Start of Task inputs
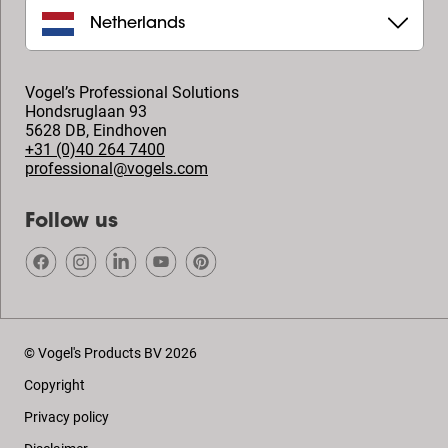
Netherlands
Vogel’s Professional Solutions
Hondsruglaan 93
5628 DB
,
Eindhoven
+31 (0)40 264 7400
professional@vogels.com
Follow us
© Vogel's Products BV
2026
Copyright
Privacy policy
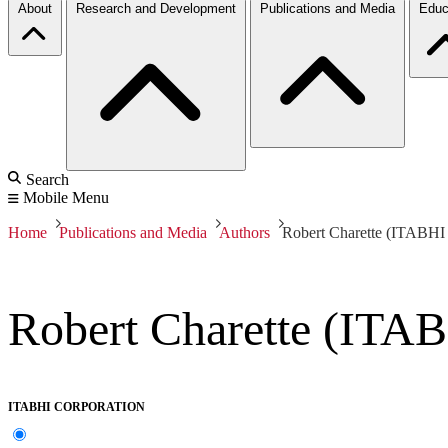
About
Research and Development
Publications and Media
Educ
Search
Mobile Menu
Home
Publications and Media
Authors
Robert Charette (ITABHI 
Robert Charette (ITAB
ITABHI CORPORATION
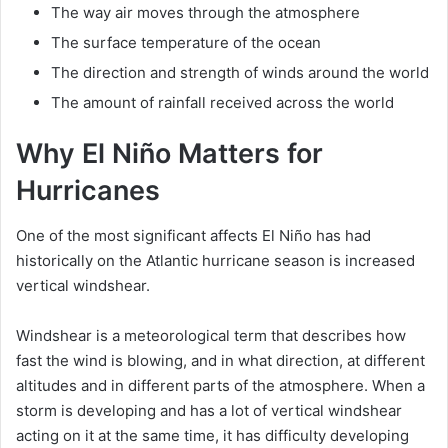
The way air moves through the atmosphere
The surface temperature of the ocean
The direction and strength of winds around the world
The amount of rainfall received across the world
Why El Niño Matters for
Hurricanes
One of the most significant affects El Niño has had
historically on the Atlantic hurricane season is increased
vertical windshear.
Windshear is a meteorological term that describes how
fast the wind is blowing, and in what direction, at different
altitudes and in different parts of the atmosphere. When a
storm is developing and has a lot of vertical windshear
acting on it at the same time, it has difficulty developing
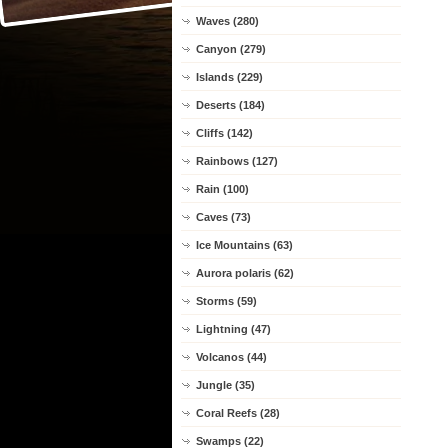
Waves (280)
Canyon (279)
Islands (229)
Deserts (184)
Cliffs (142)
Rainbows (127)
Rain (100)
Caves (73)
Ice Mountains (63)
Aurora polaris (62)
Storms (59)
Lightning (47)
Volcanos (44)
Jungle (35)
Coral Reefs (28)
Swamps (22)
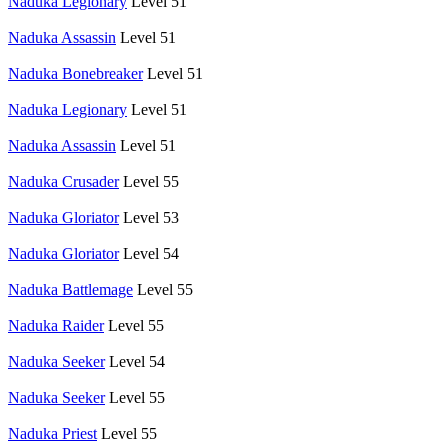
Naduka Legionary
Level 51
Naduka Assassin
Level 51
Naduka Bonebreaker
Level 51
Naduka Legionary
Level 51
Naduka Assassin
Level 51
Naduka Crusader
Level 55
Naduka Gloriator
Level 53
Naduka Gloriator
Level 54
Naduka Battlemage
Level 55
Naduka Raider
Level 55
Naduka Seeker
Level 54
Naduka Seeker
Level 55
Naduka Priest
Level 55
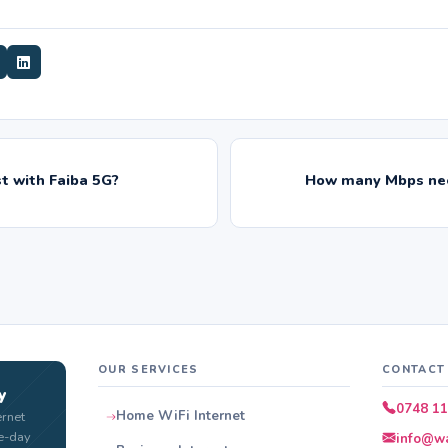
t with Faiba 5G?
How many Mbps nee
OUR SERVICES
CONTACT
y
0748 11
Home WiFi Internet
ernet
e-day
info@wa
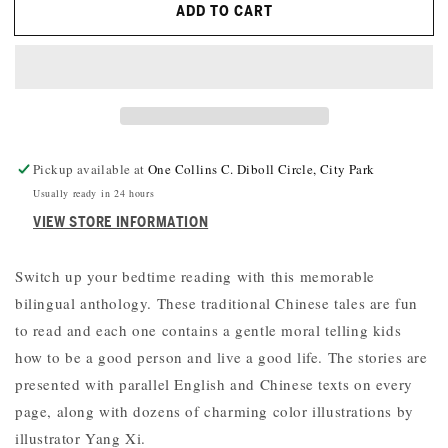
ADD TO CART
A
A
BILINGUAL
BILINGUAL
TREASURY
TREASURY
OF
OF
CHINESE
CHINESE
FOLKTALES
FOLKTALES
Pickup available at
One Collins C. Diboll Circle, City Park
Usually ready in 24 hours
VIEW STORE INFORMATION
Switch up your bedtime reading with this memorable
bilingual anthology. These traditional Chinese tales are fun
to read and each one contains a gentle moral telling kids
how to be a good person and live a good life. The stories are
presented with parallel English and Chinese texts on every
page, along with dozens of charming color illustrations by
illustrator Yang Xi.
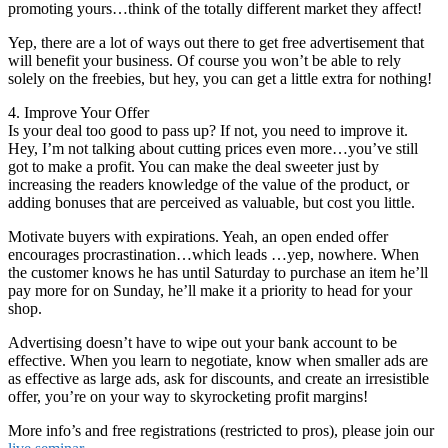
promoting yours…think of the totally different market they affect!
Yep, there are a lot of ways out there to get free advertisement that
will benefit your business. Of course you won’t be able to rely
solely on the freebies, but hey, you can get a little extra for nothing!
4. Improve Your Offer
Is your deal too good to pass up? If not, you need to improve it.
Hey, I’m not talking about cutting prices even more…you’ve still
got to make a profit. You can make the deal sweeter just by
increasing the readers knowledge of the value of the product, or
adding bonuses that are perceived as valuable, but cost you little.
Motivate buyers with expirations. Yeah, an open ended offer
encourages procrastination…which leads …yep, nowhere. When
the customer knows he has until Saturday to purchase an item he’ll
pay more for on Sunday, he’ll make it a priority to head for your
shop.
Advertising doesn’t have to wipe out your bank account to be
effective. When you learn to negotiate, know when smaller ads are
as effective as large ads, ask for discounts, and create an irresistible
offer, you’re on your way to skyrocketing profit margins!
More info’s and free registrations (restricted to pros), please join our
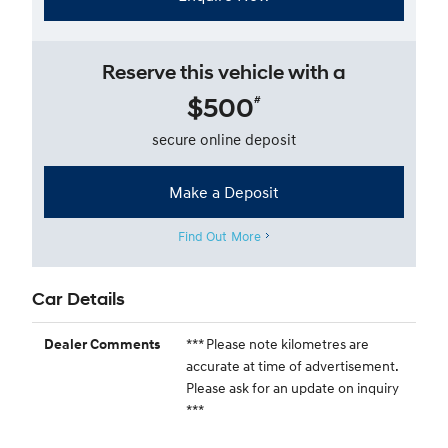
Reserve this vehicle with a
$500
#
secure online deposit
Make a Deposit
Find Out More
Car Details
*** Please note kilometres are
Dealer Comments
accurate at time of advertisement.
Please ask for an update on inquiry
***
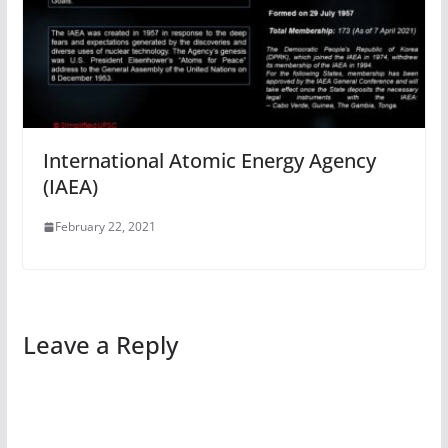
International Atomic Energy Agency
(IAEA)
February 22, 2021
Leave a Reply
End of Task inputs
Please return the full listing word for word, but without any pictures.

Netherlands
Vogel’s Professional Solutions
Hondsruglaan 93
5628 DB
,
Eindhoven
+31 (0)40 264 7400
professional@vogels.com
Follow us
© Vogel's Products BV
2026
Copyright
Privacy policy
About
Research and Development
Publications and Media
Educ
Search
Mobile Menu
Home
Publications and Media
Authors
Robert Charette (ITABHI 
Robert Charette (ITAB
ITABHI CORPORATION
The way air moves through the atmosphere
The surface temperature of the ocean
The direction and strength of winds around the world
The amount of rainfall received across the world
Why El Niño Matters for
Hurricanes
One of the most significant affects El Niño has had
historically on the Atlantic hurricane season is increased
vertical windshear.
Windshear is a meteorological term that describes how
fast the wind is blowing, and in what direction, at different
altitudes and in different parts of the atmosphere. When a
storm is developing and has a lot of vertical windshear
acting on it at the same time, it has difficulty developing
Waves (280)
Canyon (279)
Islands (229)
Deserts (184)
Cliffs (142)
Rainbows (127)
Rain (100)
Caves (73)
Ice Mountains (63)
Aurora polaris (62)
Storms (59)
Lightning (47)
Volcanos (44)
Jungle (35)
Coral Reefs (28)
Swamps (22)
Naduka Legionary
Level 51
Naduka Assassin
Level 51
Naduka Bonebreaker
Level 51
Naduka Legionary
Level 51
Naduka Assassin
Level 51
Naduka Crusader
Level 55
Naduka Gloriator
Level 53
Naduka Gloriator
Level 54
Naduka Battlemage
Level 55
Naduka Raider
Level 55
Naduka Seeker
Level 54
Naduka Seeker
Level 55
Naduka Priest
Level 55
t with Faiba 5G?
How many Mbps nee
OUR SERVICES
CONTACT
y
0748 11
Home WiFi Internet
ernet
e-day
info@wa
ADD TO CART
A
A
BILINGUAL
BILINGUAL
TREASURY
TREASURY
OF
OF
CHINESE
CHINESE
FOLKTALES
FOLKTALES
Pickup available at
One Collins C. Diboll Circle, City Park
Usually ready in 24 hours
VIEW STORE INFORMATION
Switch up your bedtime reading with this memorable
bilingual anthology. These traditional Chinese tales are fun
to read and each one contains a gentle moral telling kids
how to be a good person and live a good life. The stories are
presented with parallel English and Chinese texts on every
page, along with dozens of charming color illustrations by
illustrator Yang Xi.
promoting yours…think of the totally different market they affect!
Yep, there are a lot of ways out there to get free advertisement that
will benefit your business. Of course you won’t be able to rely
solely on the freebies, but hey, you can get a little extra for nothing!
4. Improve Your Offer
Is your deal too good to pass up? If not, you need to improve it.
Hey, I’m not talking about cutting prices even more…you’ve still
got to make a profit. You can make the deal sweeter just by
increasing the readers knowledge of the value of the product, or
adding bonuses that are perceived as valuable, but cost you little.
Motivate buyers with expirations. Yeah, an open ended offer
encourages procrastination…which leads …yep, nowhere. When
the customer knows he has until Saturday to purchase an item he’ll
pay more for on Sunday, he’ll make it a priority to head for your
shop.
Advertising doesn’t have to wipe out your bank account to be
effective. When you learn to negotiate, know when smaller ads are
as effective as large ads, ask for discounts, and create an irresistible
offer, you’re on your way to skyrocketing profit margins!
More info’s and free registrations (restricted to pros), please join our
Reserve this vehicle with a
$500
#
secure online deposit
Make a Deposit
Find Out More
Car Details
*** Please note kilometres are
Dealer Comments
accurate at time of advertisement.
Please ask for an update on inquiry
***
International Atomic Energy Agency
(IAEA)
February 22, 2021
Leave a Reply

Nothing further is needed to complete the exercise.